Die EU und der Aufruhr in Ägypten:Das arabische 1989

Der Umstand, dass arabische Diktatoren wie Hosni Mubarak den Westen jahrzehntelang mit der Bedrohung durch die Radikalen erpresst haben, bedeutet ja nicht, dass diese Bedrohung nicht existiert. Man kann daher die Frustration vieler arabischer Demokraten darüber verstehen, wie kühl der Westen anfangs auf jene Ereignisse reagierte, die für sie die einmalige Chance ihres Lebens auf Befreiung sind. Der ägyptische Journalist Yosri Fouda hat wütend erklärt: "Das ist hier eine Allahu-Akbar-freie Revolution".

Die EU und der Aufruhr in Ägypten: Tage des Zorns: Demonstranten auf dem Tahrir-Platz in Kairo

Tage des Zorns: Demonstranten auf dem Tahrir-Platz in Kairo

(Foto: AFP)

Allein der Umstand, dass es so wenige westliche Korrespondenten in diesen Ländern und so wenige Experten gibt, die sich wirklich auskennen, beweist, wie nachlässig Europa seinen eigenen Hinterhof betrachtet.

Europa hat zuerst mit verlegenem Schweigen reagiert, es folgte eine sehr vorsichtige Ermutigung für einen friedlichen Wandel. Anders als US-Außenministerin Hillary Clinton blieb die Außenministerin der EU, Catherine Ashton, praktisch unsichtbar.
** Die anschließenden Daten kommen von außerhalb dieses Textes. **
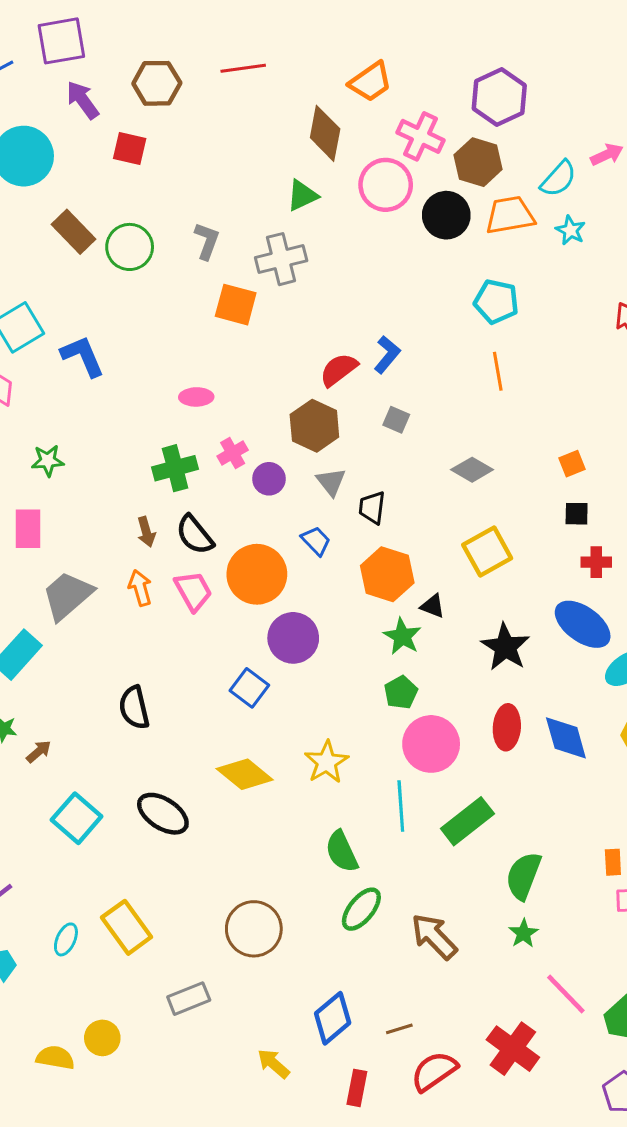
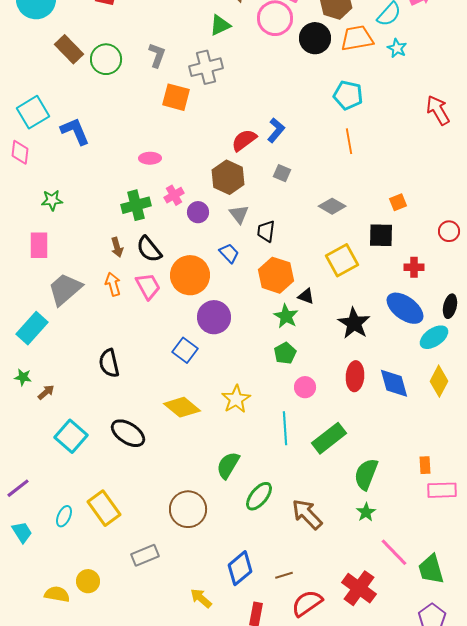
black square: (577, 514) -> (381, 235), moved, size x1.5
pink circle: (431, 744) -> (305, 387), size x0.6
green semicircle: (342, 852) -> (228, 465), moved, turned 56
Ja, auch Washington hat anfangs ebenso verlegen geschwiegen und dann nur zweideutige Worte zur Ermutigung eines friedlichen Wandels gefunden. Aber der Versuch, sich auf die neue Lage einzustellen, ist inzwischen immerhin erkennbar.

Im Augenblick können wir nur wenig tun, um die Geschehnisse zu beeinflussen. Im Gegenteil: Eine zu offensichtliche Unterstützung einzelner Kandidaten oder Oppositionsbewegungen könnte nach hinten losgehen. Im Moment ist weniger mehr.

Doch das wird nicht so bleiben. Der ägyptischen Protestbewegung ist sehr klar, was sie nicht will: den Präsidenten Mubarak. Anders als die Demonstrantenschar auf dem Wenzelsplatz 1989 hat sie aber keine gemeinsame Vorstellung von der Zukunft - außer dass alles besser werden soll. Und wenn die neuen Regierungen in Ägypten, Tunesien oder anderswo Hilfe aus Europa willkommen heißen sollten, dann müssen wir bereit sein, diese auch zu geben.

Niemand hat mehr Erfahrung mit den komplizierten Wegen des Übergangs von Diktaturen zur Demokratie als die Europäer. Die USA mögen spezielle Beziehungen zum ägyptischen Militär haben und zu den arabischen Herrscherfamilien - aber Europa handelt mehr mit diesen Ländern als Amerika, es gibt mehr Hilfe und hat ein dichtes Netz aus kulturellen und persönlichen Beziehungen über jenes Meer gesponnen, das die Römer mare nostrum, unser Meer, nannten. Und Europa ist der Platz auf der Welt, zu dem es junge Araber zieht - zu Besuch, zum Studieren, zum Arbeiten. Ihre Brüder und Schwestern sind schon hier. Diese enge Verknüpfung ist ein Problem und eine große Gelegenheit zugleich.

Doch die Europäische Union benötigt Geschwindigkeit, Flexibilität, Wagemut und Vorstellungskraft - nichts davon gehört freilich zu den Qualitäten, die man gemeinhin mit diesem sich so langsam bewegenden multinationalen Club verbindet. Aber wenn Europa nun jenseits seiner Grenzen kühn handelt, wird es das vielleicht auch einmal im Inneren tun können.

Timothy Garton Ash, 55, ist Professor für Europäische Studien in Oxford und Fellow der Hoover Institution in Stanford.